(Extracted page text data)
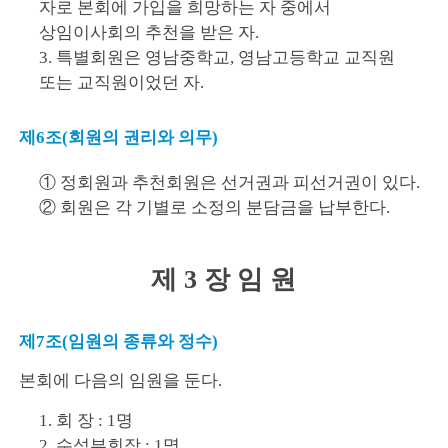
자로 본회에 가입을 희망하는 자 중에서
상임이사회의 추천을 받은 자.
3. 특별회원은 영남중학교, 영남고등학교 교직원
또는 교직원이었던 자.
제6조(회원의 권리와 의무)
① 정회원과 추천회원은 선거권과 피선거권이 있다.
② 회원은 각 기별로 소정의 분담금을 납부한다.
제 3 장 임 원
제7조(임원의 종류와 정수)
본회에 다음의 임원을 둔다.
1. 회 장 : 1명
2. 수석부회장 : 1명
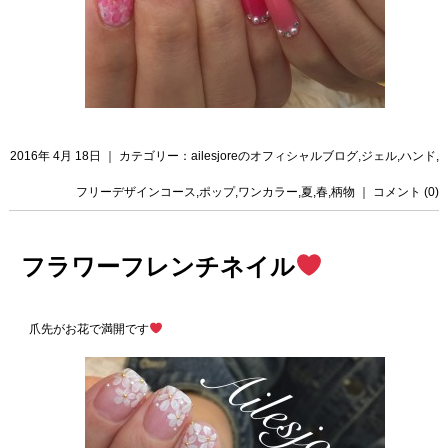
2016年 4月 18日 ｜ カテゴリー：
ailesjoreのオフィシャルブログ
,
ジェル
,
ハンド
,
フリーデザインコース
,
ポップ
,
ワンカラー
,
夏
,
春
,
柄物
｜
コメント (0)
フラワーフレンチネイル
爪先がお花で満開です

▶ What is required
Omit all pictures, and repeat exactly the lines from the line containing "2. 수석부회장 : 1명" through the end of the data.

▶ Response below
2. 수석부회장 : 1명
2016年 4月 18日 ｜ カテゴリー：
ailesjoreのオフィシャルブログ
,
ジェル
,
ハンド
,
フリーデザインコース
,
ポップ
,
ワンカラー
,
夏
,
春
,
柄物
｜
コメント (0)
フラワーフレンチネイル
爪先がお花で満開です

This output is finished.